Open erip opened 1 year ago
Thanks for the request.
How are you using xFormers currently? Are you building full models using xFormer.from_config(config)
, as shown in the documentation?
Yes, though I think you could (relatively simply) infer it from the serialized checkpoints as well. I think some bits might not be directly convertible (specialized attention schemes, for instance) but otherwise I think it could be a pretty light lift!
Usually the checkpoint is not enough to fully resolve the model architecture. We also need to know activations, the norm style (pre-norm vs. post-norm), etc. These information are usually not saved in the checkpoint.
A more general issue is that xFormers does not implement the input and output layers of the model. It means we can't provide a ready-to-use converter since it also depends on unknown user code. However, we can still provide a template or helper functions to process the xFormers model itself and let the user register the remaining modules.
I think the only layer xFormers doesn't implement is the output layer. I'd need to double check whether activations, etc. are in the checkpoint (I think they might be, but fused via triton), but a template would be super useful (where a user can give keys in the checkpoint to output layer weights, etc.)!

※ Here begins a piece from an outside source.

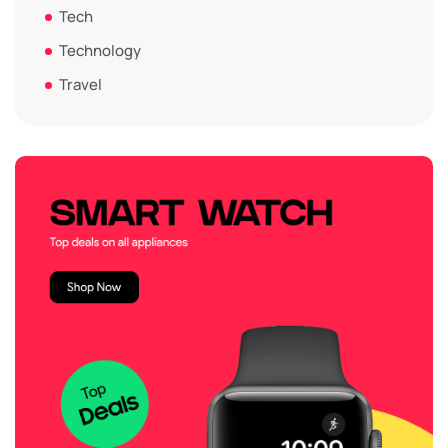
Tech
Technology
Travel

I think the only layer xFormers doesn't implement is the output layer.
Right, the word embedding layer is implemented in the "vocab" position embedding.
I also found they don't implement the final layer norm in the encoder/decoder when using the pre-norm residual style. We actually support that, but it's a difference with all other pre-norm implementations.
Anyway, here's a possible implementation of a xFormer converter: https://gist.github.com/guillaumekln/4761f65df1ce3e80f5969fd0f0a2c7f5
It gives an idea on how the conversion works and what are the supported encoder-decoder configurations. Please have a look at the TODOs and see if you can make it work for your model.
Hi @erip, did you have a chance to try a conversion?
xFormers is an optimized toolkit for highly configurable transformer-based encoder-decoder models. Adding support for inference through ctranslate2 would be highly useful to deploy xformers models.